Goals & success metrics

  • 100% of active drivers identity-verified before the first ride. (REQ-DRV-004, REQ-DRV-005) — derived from the Establish safety and trust baseline product goal; no unverified driver ever reaches a rider.
  • 60-day driver retention > 70%. Derived from the Sustain driver supply and earnings transparency product goal (industry comparable: 62%). Retention is a function of fast onboarding, transparent status, fair ratings handling, and visible appeal outcomes.
  • Identity verification SLA: decision within 48 hours at p95. (REQ-DRV-NFR-001) — onboarding throughput depends on third-party SLA adherence; falling outside escalates to manual review.
  • Go-online response time ≤ 1 second at p95. (REQ-DRV-NFR-004) — the online toggle is a single tap and must feel instant, per the PRD acceptance criterion.
  • Audit trail retention ≥ 7 years, append-only. (REQ-DRV-NFR-005) — every suspension, deactivation, and appeal decision is preserved for regulatory audits and driver-classification disputes.

Constraints

  • Regulatory — background checks. Driver background checks must be performed by a provider certified in the applicable jurisdiction; we do not perform them in-house. Source: PRD constraint “Background checks must use certified providers”.
  • Regulatory — local operating licences. In every launch market, RideNow must hold the applicable ride-hailing operating licence and comply with local vehicle, driver, and insurance rules. Source: PRD constraint “Local ride-hailing operating licences”.
  • Privacy. Identity documents, licences, and selfies are sensitive PII. They are stored encrypted at rest using at least AES-256 (REQ-DRV-NFR-002), retained for the regulatory minimum applicable in the driver’s market, and deleted within 30 days of a valid erasure request after deactivation (REQ-DRV-NFR-003) — under GDPR, CCPA, and equivalents.
  • Operational — third-party SLA exposure. Verification depth is bounded by the certified provider’s SLA. Failure to return a decision within 48 hours at p95 escalates to manual review (REQ-DRV-NFR-001) — verification throughput is therefore a shared dependency on the provider’s capacity and on the Third-party identity verification meets our SLA assumption.
  • Risk — driver classification. A court or regulator ruling that platform drivers must be employees would break the marketplace model in that market (PRD risk, mitigation: avoid). The audit trail required by REQ-DRV-NFR-005 is the operating evidence that protects classification posture.

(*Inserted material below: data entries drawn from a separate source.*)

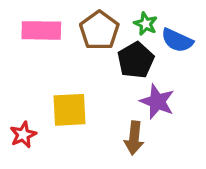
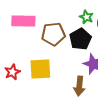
brown pentagon: (99, 30) -> (53, 34), moved, turned 30
red star: (23, 135) -> (12, 72), moved

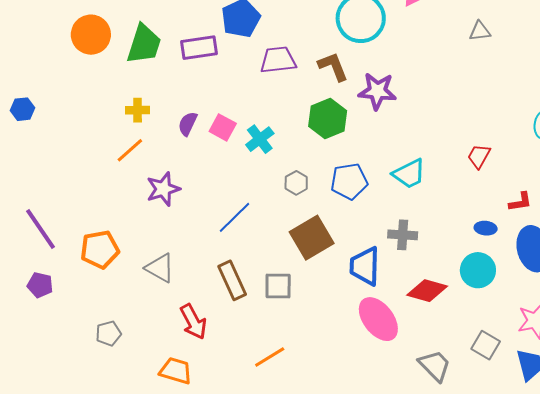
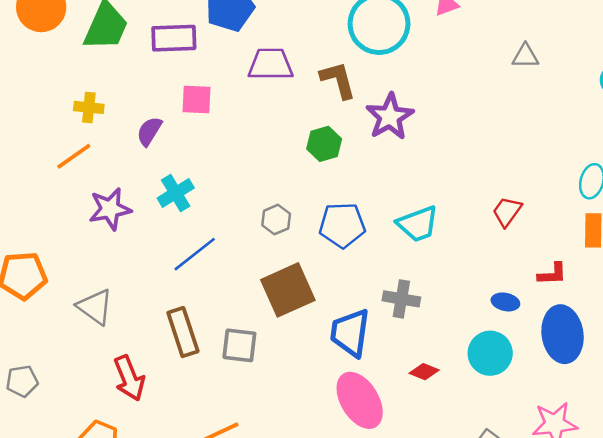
purple star: (377, 91) -> (390, 117), turned 30
green hexagon: (328, 119) -> (324, 144), size x0.7
pink square: (223, 127) -> (197, 100), moved, turned -32
cyan cross: (260, 139) -> (176, 193), moved
red diamond: (427, 291) -> (424, 372), size x0.6

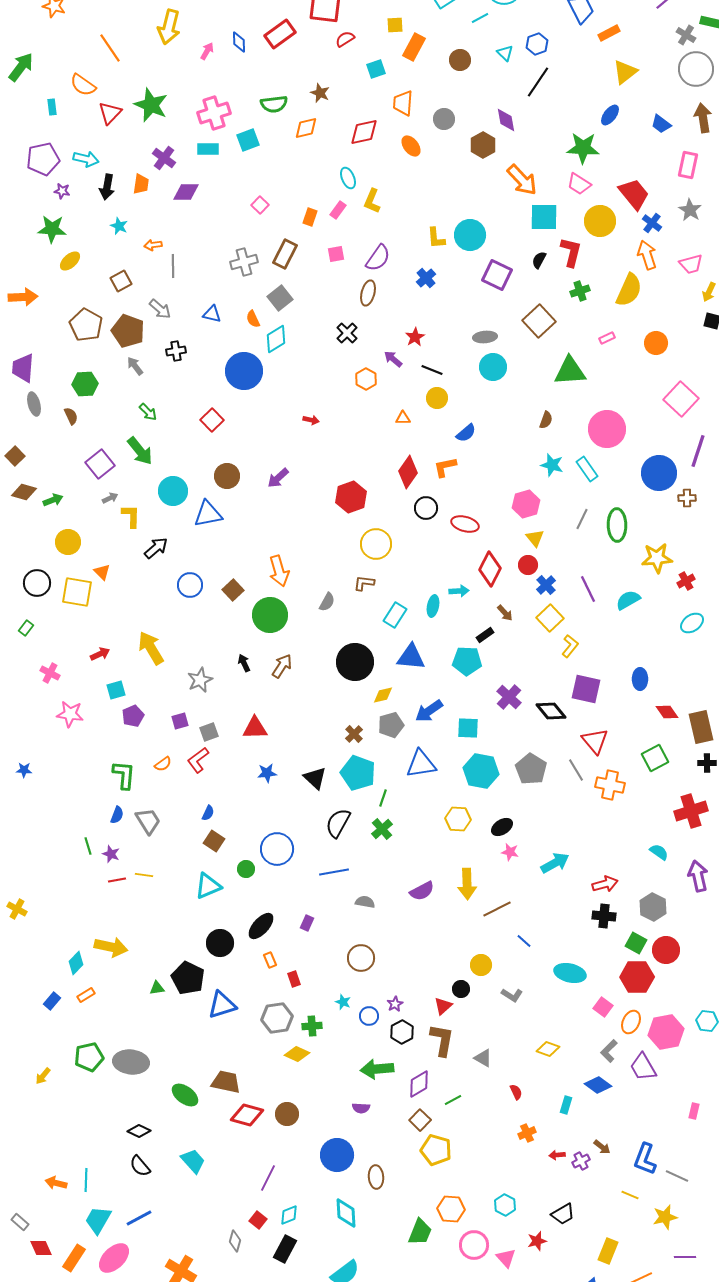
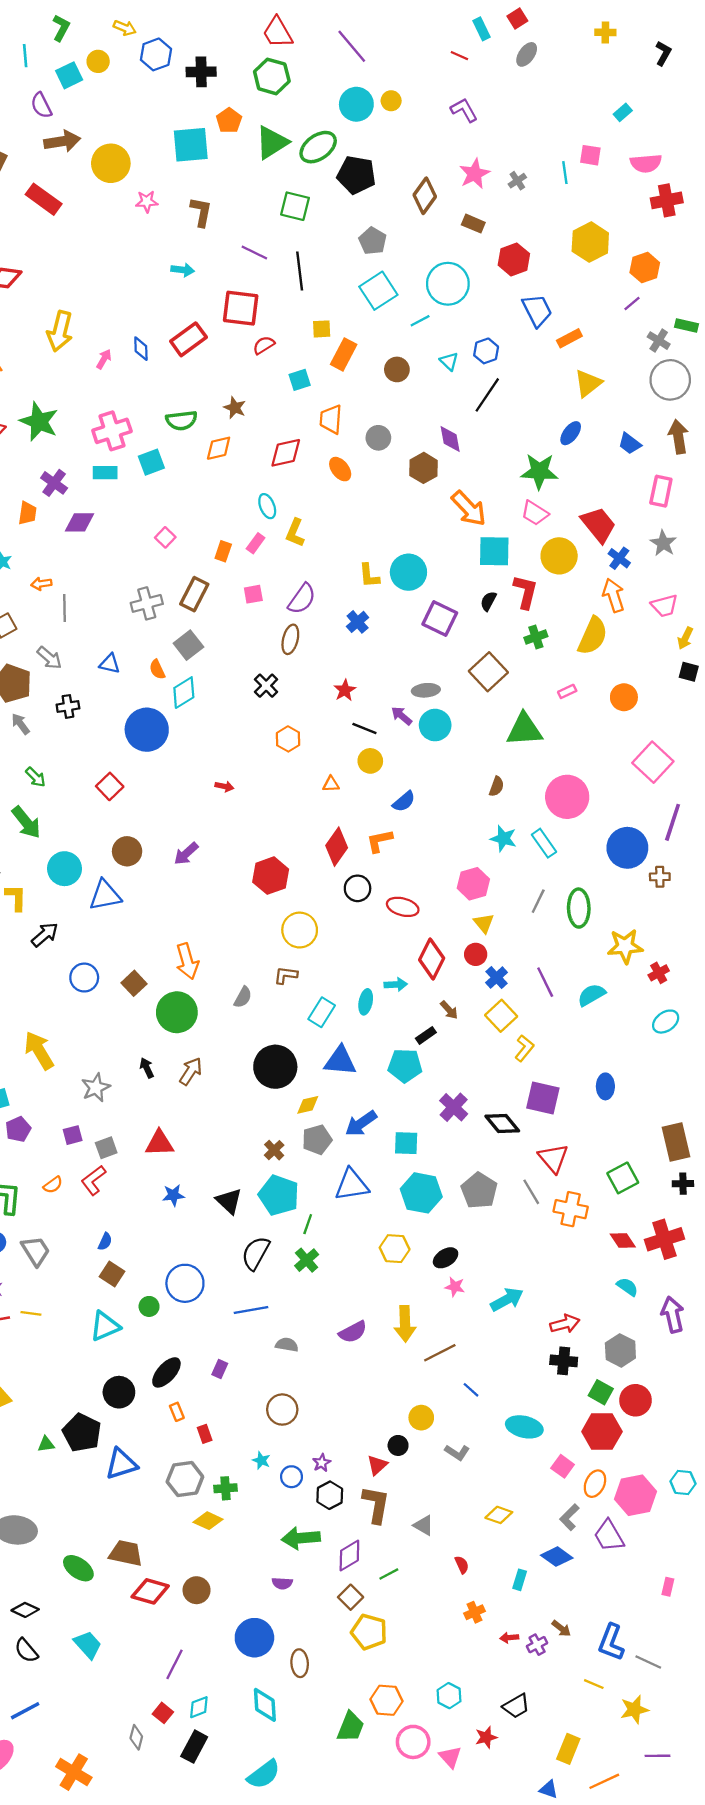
purple arrow: (393, 359) -> (402, 716), moved
red diamond: (667, 712) -> (623, 1240), moved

Traceability. Every feature above references REQ-DRV-… identifiers formalized in the System Requirements page. Those requirements become value types, entities, state machines, services, commands, and events in the Domain Model page. Three external events cross into Driver Management — RideCompleted and DriverNoShowRecorded from Ride Management, and DriverPositionStale from Geolocation & Routing — and are translated through reactions into the SubmitRating and GoOffline commands.